I personally believe that constructed wetlands (a type of phytoremediation - defined as the use of plants to clean up soil and water) will become more widespread in the near future. As society becomes more environmentally conscious (what with the issues of climate change being publicised almost non-stop nowadays), people are starting to look for sustainable and environmentally friendly methods of treating wastewater. Even though constructed wetlands have their limitations (e.g. a need for land), their natural appeal and sustainable character are hard to beat. And if you are business minded, this is one natural technology that should not be overlooked as its market (especially in developing Asia) is set to grow. I will be writing more about this in future posts.

Back to LHW

Figure 1: PUB (Public Utilities Board) seems to releasing this watershed map of Singapore in recent projects. (Read more about how to interpret a similar map in post on Sengkang Floating Wetland.) Of particular highlight is the dark blue (also blown up as a circular insert above) area which delineates the watershed for Serangoon Reservoir.

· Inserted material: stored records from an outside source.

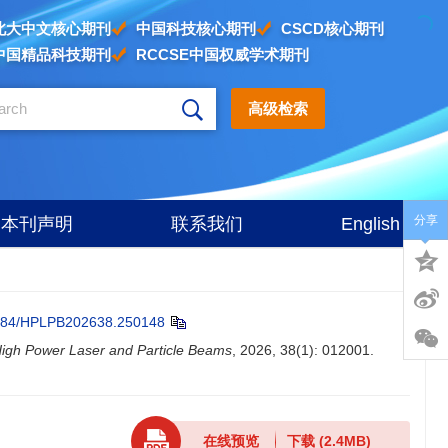
北大中文核心期刊
中国科技核心期刊
CSCD核心期刊
中国精品科技期刊
RCCSE中国权威学术期刊
高级检索
分享
本刊声明
联系我们
English
884/HPLPB202638.250148
igh Power Laser and Particle Beams
, 2026, 38(1): 012001.
在线预览
下载
(2.4MB)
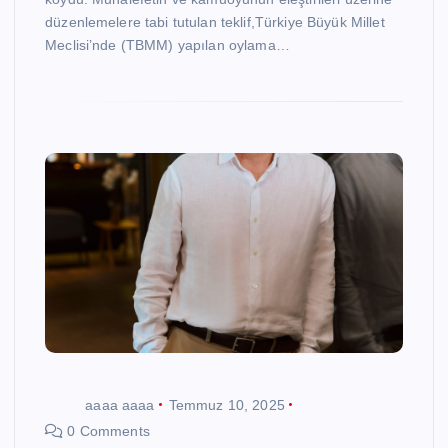
düzenlemelere tabi tutulan teklif,Türkiye Büyük Millet
Meclisi’nde (TBMM) yapılan oylama…
aaaa aaaa
Temmuz 10, 2025
0 Comments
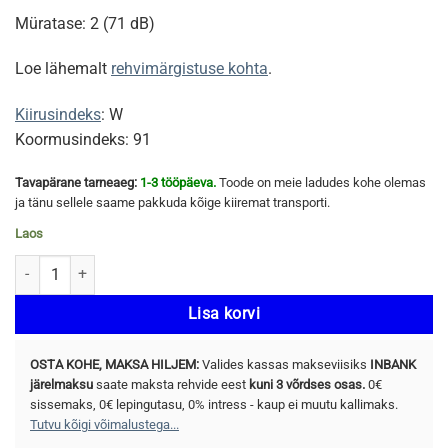
Müratase: 2 (71 dB)
Loe lähemalt
rehvimärgistuse kohta
.
Kiirusindeks
: W
Koormusindeks: 91
Tavapärane tarneaeg:
1-3 tööpäeva.
Toode on meie ladudes kohe olemas
ja tänu sellele saame pakkuda kõige kiiremat transporti.
Laos
MINERVA F205 215/50 R17 91W kogus
Lisa korvi
OSTA KOHE, MAKSA HILJEM:
Valides kassas makseviisiks
INBANK
järelmaksu
saate maksta rehvide eest
kuni 3 võrdses osas.
0€
sissemaks, 0€ lepingutasu, 0% intress - kaup ei muutu kallimaks.
Tutvu kõigi võimalustega...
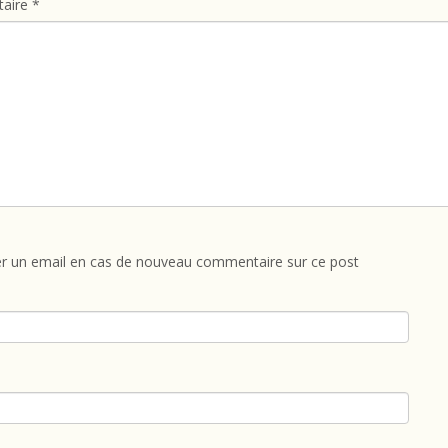
aire
*
r un email en cas de nouveau commentaire sur ce post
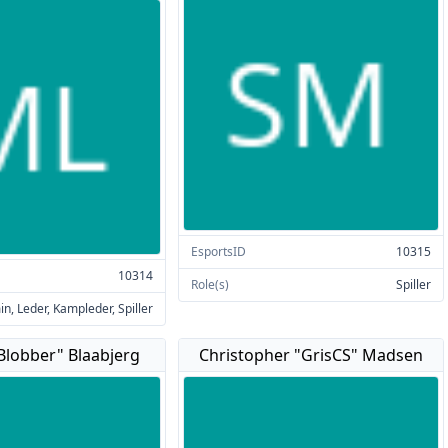
EsportsID
10315
10314
Role(s)
Spiller
n, Leder, Kampleder, Spiller
Blobber" Blaabjerg
Christopher "GrisCS" Madsen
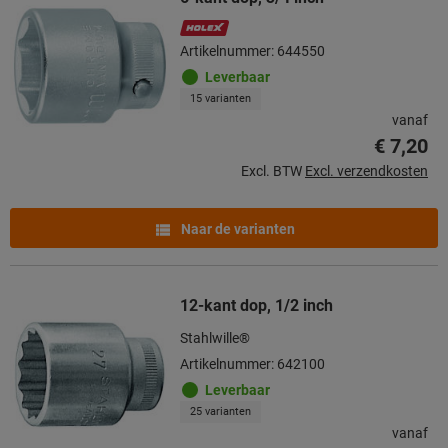
Artikelnummer: 644550
Leverbaar
15 varianten
vanaf
€ 7,20
Excl. BTW
Excl. verzendkosten
Naar de varianten
12-kant dop, 1/2 inch
Stahlwille®
Artikelnummer: 642100
Leverbaar
25 varianten
vanaf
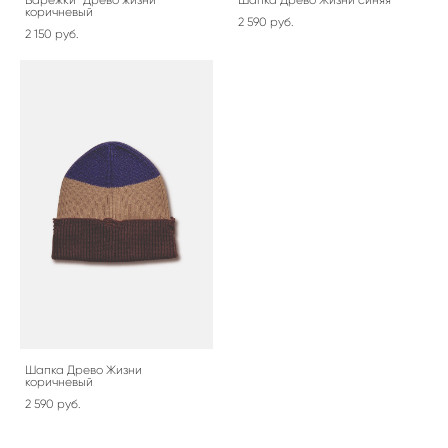
коричневый
2 590 pуб.
2 150 pуб.
Шапка Древо Жизни
коричневый
2 590 pуб.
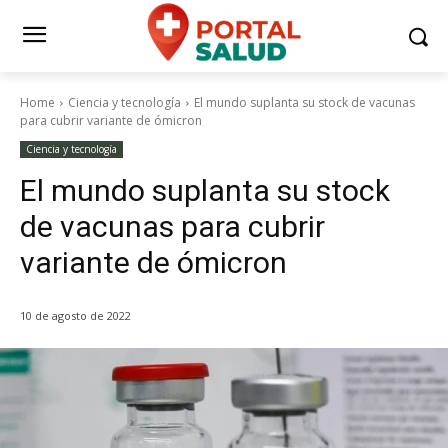
Home
Ciencia y tecnología
El mundo suplanta su stock de vacunas
para cubrir variante de ómicron
Ciencia y tecnología
El mundo suplanta su stock
de vacunas para cubrir
variante de ómicron
10 de agosto de 2022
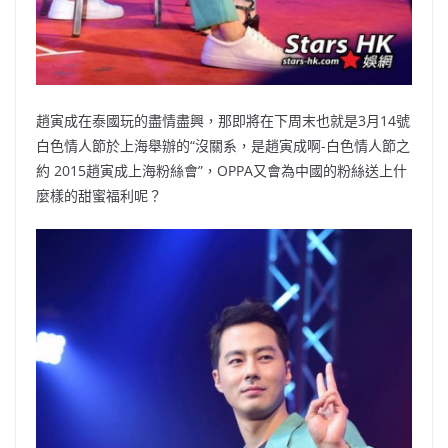
趙寅成在泰國玩的盡情盡興，那即將在下周末也就是3月14號
白色情人節於上海舉辦的“沒關系，是趙寅成啊-白色情人節之
約 2015趙寅成上海粉絲會”，OPPA又會為中國的粉絲送上什
麼樣的甜蜜福利呢？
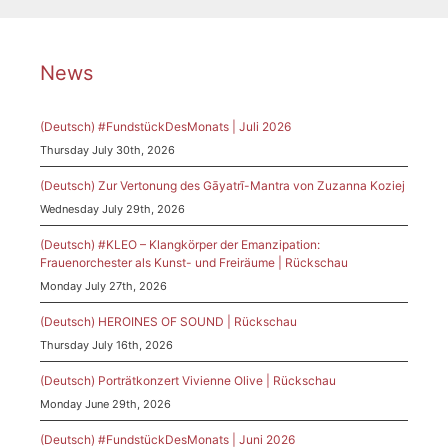
News
(Deutsch) #FundstückDesMonats | Juli 2026
Thursday July 30th, 2026
(Deutsch) Zur Vertonung des Gāyatrī-Mantra von Zuzanna Koziej
Wednesday July 29th, 2026
(Deutsch) #KLEO – Klangkörper der Emanzipation:
Frauenorchester als Kunst- und Freiräume | Rückschau
Monday July 27th, 2026
(Deutsch) HEROINES OF SOUND | Rückschau
Thursday July 16th, 2026
(Deutsch) Porträtkonzert Vivienne Olive | Rückschau
Monday June 29th, 2026
(Deutsch) #FundstückDesMonats | Juni 2026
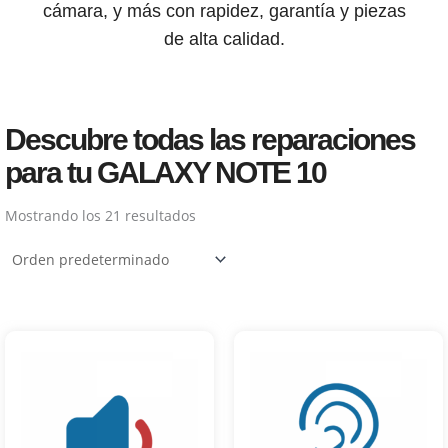
cámara, y más con rapidez, garantía y piezas
de alta calidad.
Descubre todas las reparaciones
para tu GALAXY NOTE 10
Mostrando los 21 resultados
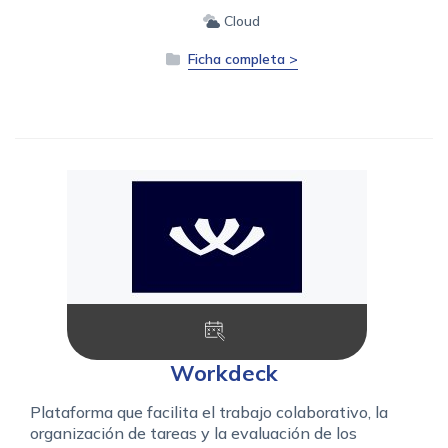
Cloud
Ficha completa >
Workdeck
Plataforma que facilita el trabajo colaborativo, la
organización de tareas y la evaluación de los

Figure 2: Compare this old watershed map from PUB to the one in Figure 1. This old map split Singapore into only 3 catchment areas - East, Central, West. I believe this is more for adminstrative purposes (certain PUB departments are also split according to these 3 regions) rather than based on geography.
 Figure: The wetlands are in the upper part of the figure, consisting of reed beds (green with white dots) and polishing ponds (small patches of light blue).
 Figure: As in Sengkang Floating Wetland, there are ample signboards to educate the visitor about the site. Here, it explains why a constructed wetland is needed at Lorong Halus. (Answer: to clean up the leachate escaping from the landfill.)

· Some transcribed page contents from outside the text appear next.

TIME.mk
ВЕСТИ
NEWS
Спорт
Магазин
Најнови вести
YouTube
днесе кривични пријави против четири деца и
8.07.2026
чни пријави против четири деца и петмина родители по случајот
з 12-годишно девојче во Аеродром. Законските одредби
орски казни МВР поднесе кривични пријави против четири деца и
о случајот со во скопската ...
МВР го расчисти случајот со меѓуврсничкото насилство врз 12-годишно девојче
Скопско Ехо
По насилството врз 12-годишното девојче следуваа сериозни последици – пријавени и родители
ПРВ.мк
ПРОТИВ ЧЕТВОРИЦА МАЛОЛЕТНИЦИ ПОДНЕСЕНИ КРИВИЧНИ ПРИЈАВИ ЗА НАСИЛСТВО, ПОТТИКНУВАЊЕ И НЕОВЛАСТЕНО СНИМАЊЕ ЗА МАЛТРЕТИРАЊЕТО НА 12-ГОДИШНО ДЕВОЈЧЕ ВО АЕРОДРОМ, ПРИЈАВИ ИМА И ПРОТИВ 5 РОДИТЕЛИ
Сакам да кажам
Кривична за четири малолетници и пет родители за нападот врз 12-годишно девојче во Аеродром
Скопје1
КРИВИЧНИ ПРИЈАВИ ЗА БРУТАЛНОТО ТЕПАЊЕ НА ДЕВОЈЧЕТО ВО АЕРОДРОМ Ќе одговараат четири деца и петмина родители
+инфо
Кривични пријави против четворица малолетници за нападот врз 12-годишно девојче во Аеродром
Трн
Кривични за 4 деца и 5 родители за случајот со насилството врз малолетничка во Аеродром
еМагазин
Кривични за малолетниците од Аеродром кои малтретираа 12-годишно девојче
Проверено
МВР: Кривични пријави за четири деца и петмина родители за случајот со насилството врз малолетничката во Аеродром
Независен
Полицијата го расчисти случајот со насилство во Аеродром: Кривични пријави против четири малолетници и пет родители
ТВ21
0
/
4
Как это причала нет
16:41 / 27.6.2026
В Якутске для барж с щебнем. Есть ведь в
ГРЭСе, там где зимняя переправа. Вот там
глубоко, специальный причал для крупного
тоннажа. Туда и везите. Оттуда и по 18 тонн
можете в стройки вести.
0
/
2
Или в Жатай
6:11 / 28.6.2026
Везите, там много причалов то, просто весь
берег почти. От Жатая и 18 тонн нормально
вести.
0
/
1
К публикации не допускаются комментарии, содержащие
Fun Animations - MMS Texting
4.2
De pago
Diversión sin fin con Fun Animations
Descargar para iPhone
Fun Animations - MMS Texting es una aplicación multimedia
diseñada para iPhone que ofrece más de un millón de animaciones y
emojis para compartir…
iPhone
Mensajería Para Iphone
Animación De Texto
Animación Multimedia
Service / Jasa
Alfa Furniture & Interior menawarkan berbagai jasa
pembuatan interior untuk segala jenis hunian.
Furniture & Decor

 Figure: Another signboard explaining the need for polishing ponds after the leachate has gone through the reed beds. (Answer: the ponds are there to remove leftover nutrients and suspended particles.)
 Figure: In the distance, you can see the Serangoon East Dam which closes up Serangoon Reservoir. I imagine like most local dams, it only allows water to flow out and not in from the sea, hence, keeping the reservoir water fresh and preventing seawater from intruding.
 Figure: One of the reed beds consisting of Papyrus. You probably find that this layout does not fit the definition of a wetland but it does or at least, it is defined as a constructed wetland. This type is known as HSSF (horizontal sub-surface flow) where the wastewater flows in the sub-surface via the plant roots where treatment takes place.
 Figure: Another reed bed, notice the gravel filling up the constructed wetland. This is advantageous because the wetland is "covered up", hence is aesthetically more acceptable - no unsightly wastewater and little offensive odours. Hey, you can even walk across the gravel bed as the gravel filling is well packed. Also the use of gravel allows the wastewater to flow underground easily through the empty spaces among gravel pieces.
Figure: A polishing pond. This design is also known as FWS (free water surface) as opposed to HSSF. By this time of the treatement process, the wastewater should be more or less cleaned since the reed beds have already done their dirty job of removing most contaminants. Therefore, an open water surface (or FWS) will be quite reasonable here.

(Update: you can find out more about how to clean up rainwater before it flows into our reservoirs in PUB's ABC (active, beautiful & clean) waters design guidelines. These guidelines advise developers and industry professionals to incorporate environment friendly features such as rain gardens, bioretention swales and wetlands in their developments.

Remember our watershed concept? Almost 70% of rainfall in Singapore lands in a watershed somewhere, ultimately ending up in our reservoirs. The plants and soil media employed in the above features act as “filters” to remove nutrients and sediments from the water going into our waterways.)